▸ **EXERCISE**
From the entries, return every line where the string "GAPPS" shows up.

▸ **DATASET EXTRACT**

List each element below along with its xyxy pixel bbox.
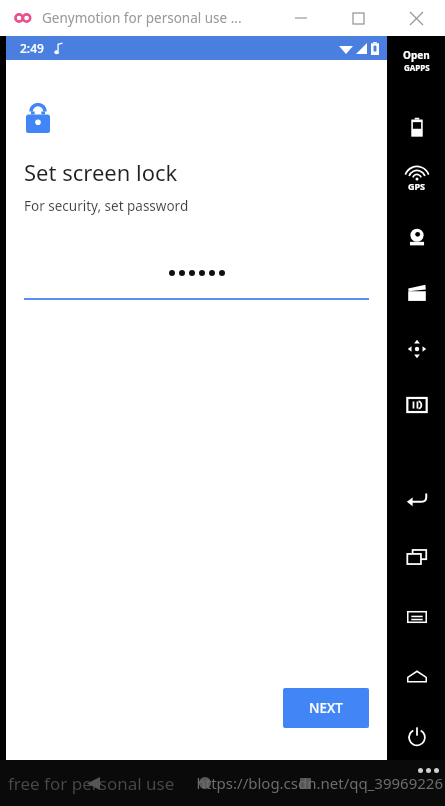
staticText: Open [403, 48, 430, 62]
staticText: GPS [408, 180, 426, 192]
button[interactable]: Maximize [329, 0, 387, 36]
button[interactable]: Battery [400, 110, 434, 144]
staticText: 2:49 [20, 40, 44, 56]
button[interactable]: Camera [400, 220, 434, 254]
staticText: Genymotion for personal use ... [42, 9, 242, 27]
button[interactable]: Back [78, 768, 108, 798]
staticText: For security, set password [24, 197, 189, 215]
button[interactable]: Identifiers [400, 388, 434, 422]
button[interactable]: Close [387, 0, 445, 36]
staticText: https://blog.csdn.net/qq_39969226 [196, 773, 443, 793]
button[interactable]: Move [400, 332, 434, 366]
button[interactable]: Back [400, 480, 434, 514]
button[interactable] [24, 259, 369, 300]
button[interactable]: Home [190, 768, 220, 798]
button[interactable]: Recents [290, 768, 320, 798]
button[interactable]: Recents [400, 540, 434, 574]
staticText: NEXT [309, 699, 343, 717]
staticText: free for personal use [8, 772, 175, 795]
button[interactable]: Power [400, 720, 434, 754]
button[interactable]: NEXT [283, 688, 369, 728]
button[interactable]: GPS [407, 166, 427, 200]
button[interactable]: Record video [400, 276, 434, 310]
staticText: GAPPS [404, 62, 430, 73]
button[interactable]: Minimize [273, 0, 329, 36]
button[interactable]: Menu [400, 600, 434, 634]
button[interactable]: Open GAPPS [403, 48, 430, 90]
staticText: Set screen lock [24, 157, 178, 187]
button[interactable]: Home [400, 660, 434, 694]
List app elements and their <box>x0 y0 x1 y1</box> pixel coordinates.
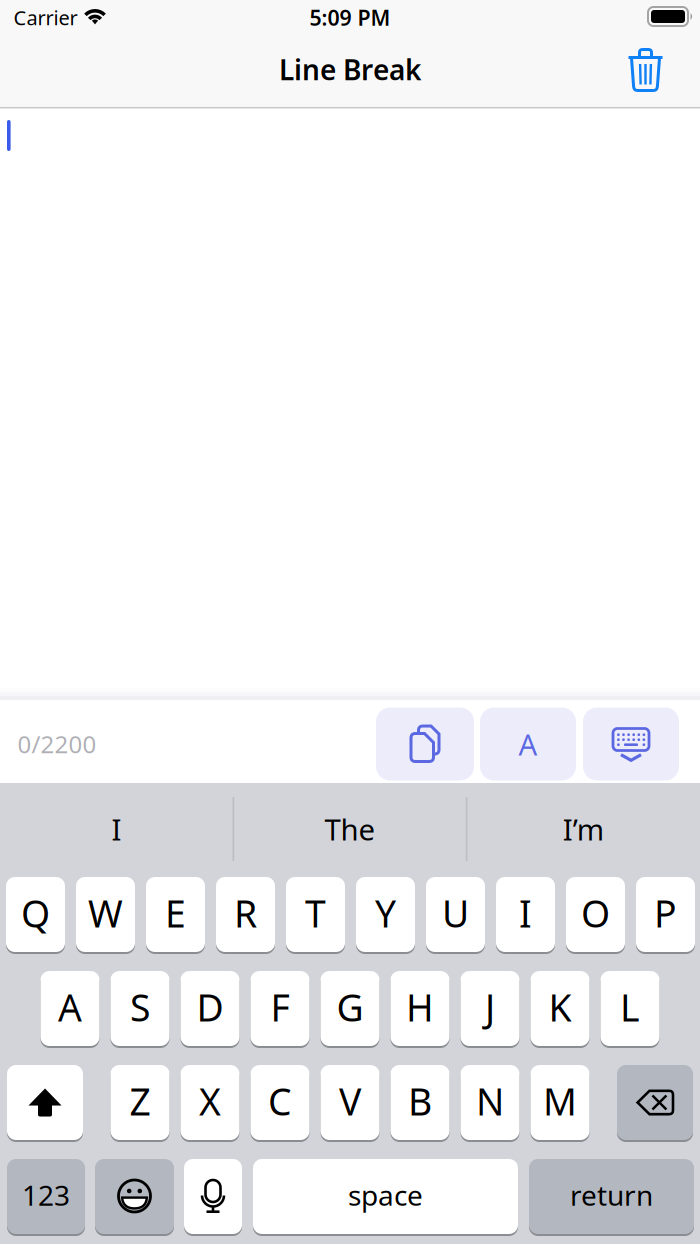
button[interactable]: F <box>250 970 310 1047</box>
button[interactable]: space <box>253 1158 518 1235</box>
button[interactable]: G <box>320 970 380 1047</box>
button[interactable] <box>7 1064 83 1141</box>
button[interactable]: Q <box>6 876 65 953</box>
staticText: I <box>519 888 532 938</box>
button[interactable]: B <box>390 1064 450 1141</box>
button[interactable]: R <box>216 876 275 953</box>
button[interactable]: C <box>250 1064 310 1141</box>
staticText: B <box>408 1076 432 1126</box>
staticText: G <box>336 982 364 1032</box>
button[interactable]: I <box>27 794 207 864</box>
staticText: I’m <box>563 810 604 848</box>
staticText: P <box>654 888 677 938</box>
staticText: 0/2200 <box>18 728 96 760</box>
button[interactable]: J <box>460 970 520 1047</box>
button[interactable]: Z <box>110 1064 170 1141</box>
staticText: Carrier <box>14 4 78 31</box>
staticText: W <box>88 888 123 938</box>
button[interactable]: Y <box>356 876 415 953</box>
staticText: 5:09 PM <box>310 3 390 32</box>
button[interactable]: H <box>390 970 450 1047</box>
staticText: T <box>305 888 326 938</box>
button[interactable]: V <box>320 1064 380 1141</box>
button[interactable]: I <box>496 876 555 953</box>
staticText: F <box>270 982 290 1032</box>
button[interactable]: O <box>566 876 625 953</box>
staticText: U <box>442 888 469 938</box>
button[interactable]: L <box>600 970 660 1047</box>
button[interactable]: S <box>110 970 170 1047</box>
button[interactable]: N <box>460 1064 520 1141</box>
button[interactable] <box>583 708 679 780</box>
button[interactable]: A <box>480 708 576 780</box>
staticText: A <box>518 724 538 764</box>
button[interactable] <box>184 1158 242 1235</box>
staticText: R <box>234 888 257 938</box>
button[interactable]: A <box>40 970 100 1047</box>
button[interactable] <box>618 43 674 97</box>
staticText: V <box>339 1076 361 1126</box>
staticText: space <box>348 1176 423 1214</box>
button[interactable]: K <box>530 970 590 1047</box>
staticText: K <box>548 982 572 1032</box>
button[interactable]: U <box>426 876 485 953</box>
staticText: N <box>476 1076 504 1126</box>
button[interactable] <box>376 708 474 780</box>
staticText: X <box>199 1076 221 1126</box>
button[interactable]: M <box>530 1064 590 1141</box>
staticText: Line Break <box>279 51 421 88</box>
button[interactable] <box>95 1158 174 1235</box>
button[interactable]: E <box>146 876 205 953</box>
staticText: J <box>485 982 495 1032</box>
button[interactable]: W <box>76 876 135 953</box>
button[interactable]: I’m <box>493 794 673 864</box>
button[interactable]: return <box>529 1158 694 1235</box>
staticText: M <box>543 1076 577 1126</box>
button[interactable]: X <box>180 1064 240 1141</box>
staticText: 123 <box>22 1176 70 1214</box>
staticText: D <box>196 982 224 1032</box>
staticText: A <box>58 982 82 1032</box>
staticText: return <box>570 1176 653 1214</box>
button[interactable]: P <box>636 876 695 953</box>
button[interactable]: The <box>260 794 440 864</box>
staticText: H <box>406 982 434 1032</box>
staticText: The <box>324 810 376 848</box>
staticText: O <box>581 888 610 938</box>
button[interactable]: T <box>286 876 345 953</box>
staticText: Q <box>21 888 50 938</box>
staticText: Y <box>375 888 396 938</box>
button[interactable]: D <box>180 970 240 1047</box>
button[interactable]: 123 <box>7 1158 85 1235</box>
staticText: Z <box>130 1076 150 1126</box>
button[interactable] <box>617 1064 693 1141</box>
staticText: S <box>130 982 150 1032</box>
staticText: L <box>620 982 640 1032</box>
staticText: E <box>165 888 186 938</box>
staticText: C <box>268 1076 292 1126</box>
staticText: I <box>112 810 122 848</box>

▸ **RESPONSE**
staticText: GAPPS [404, 62, 430, 73]
button[interactable]: Open GAPPS [403, 48, 430, 90]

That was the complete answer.